Generally speaking, in my experience, for Vehicle Routing Problems and many other use cases, when scaling out, a good metaheuristics solver (such as OptaPlanner/Timefold, but there are others) will always outperform a good MIP solver. Typically MIP solvers go out of memory around 2000 VRP locations in single dataset. Your mileage may vary.
If I recall correctly, Google OR Tools wrote a CVRP-specific (non-MIP) solver - with separate API, mostly unrelated to their MIP solver - to deal with this reality.
These OptaPlanner/Timefold use cases work well with a metaheuristic solver. That's non-complete list, but similarly there is a long list of ideal for MIP solver use cases.

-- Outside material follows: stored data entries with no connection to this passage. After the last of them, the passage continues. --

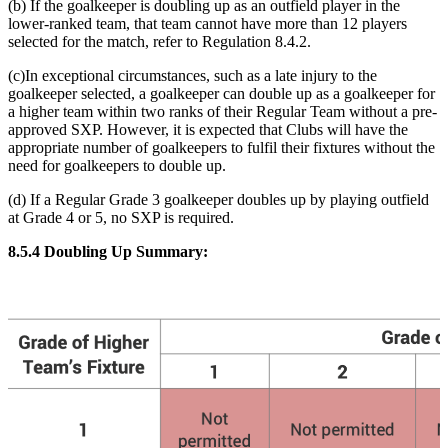
(b) If the goalkeeper is doubling up as an outfield player in the
lower-ranked team, that team cannot have more than 12 players
selected for the match, refer to Regulation 8.4.2
.
(c)In exceptional circumstances, such as a late injury to the
goalkeeper selected, a goalkeeper can double up as a goalkeeper for
a higher team within two ranks of their Regular Team without a pre-
approved SXP. However, it is expected that Clubs will have the
appropriate number of goalkeepers to fulfil their fixtures without the
need for goalkeepers to double up.
(d) If a Regular Grade 3 goalkeeper doubles up by playing outfield
at Grade 4 or 5, no SXP is required.
8.5.4 Doubling Up Summary:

First, @Geoffrey De Smet, is the creator of Optaplanner and might answer your question with more details about his tool. But, as you want to compare the exact solution, please be aware, Gurobi and OR-tools MIP solver use, in general, the branch and cut algorithm to solve a MIP problem based on the linear relaxation of the original model that can be solved optimality by Simplex or other efficient exact algorithms. However, the best way to compare is to test a provided solution by Optaplanner as a warm-start on its equivalent MIP model to examine the quality of the solution you have.